= Hu Dujing =

Chinese plant physiologist (1913–2019)

Hu Dujing (胡笃敬; 1913 – 25 October 2019) was a Chinese plant physiologist, agronomist, and educator. He was a long-time professor at Hunan Agricultural University and co-founded the university's Department of Botany in 1951.

== Biography ==
Hu was born in 1913 in Changsha, Hunan, Republic of China, with his ancestral home in Xiangtan. After graduating from Wuhan University, he pursued graduate studies in plant hormone and mineral nutrient at the Institute of Agriculture at National Southwestern Associated University under academician Tang Peisong. His research paper on plant growth hormone was published in the journal Science in April 1940.

Hu taught at Guangdong Institute of Arts and Sciences, Sun Yat-sen University, Hubei Agricultural College (now part of Huazhong Agricultural University), Keqiang College (now part of Hunan University), and Hunan Agricultural College (now Hunan Agricultural University).

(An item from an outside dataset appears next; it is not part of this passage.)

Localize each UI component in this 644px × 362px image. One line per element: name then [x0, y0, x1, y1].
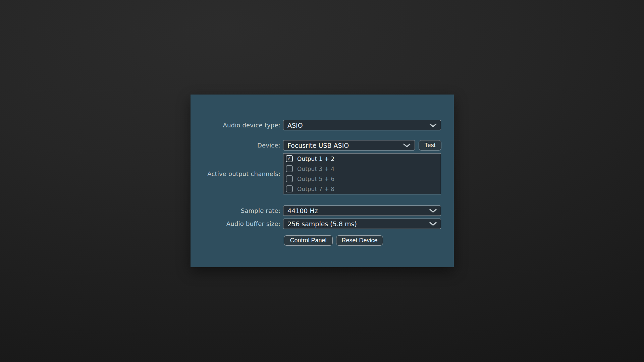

In 1951, Hu Dujiang and Luo Zemin founded the Department of Botany (originally Department of Plant Physiology and Biochemistry) at Hunan Agricultural College. Under his leadership, the department established a number of key laboratories. It was recognized by the government of Hunan as a key department of the province and won a number of national and provincial awards. Hu was awarded the honour of "National Excellent Teacher" by the Chinese government and the HAU Faculty Star by Hunan Agricultural University in 1998. From 1988 to 1993, he served as a member of the Standing Committee of the Political Council of Hunan Province.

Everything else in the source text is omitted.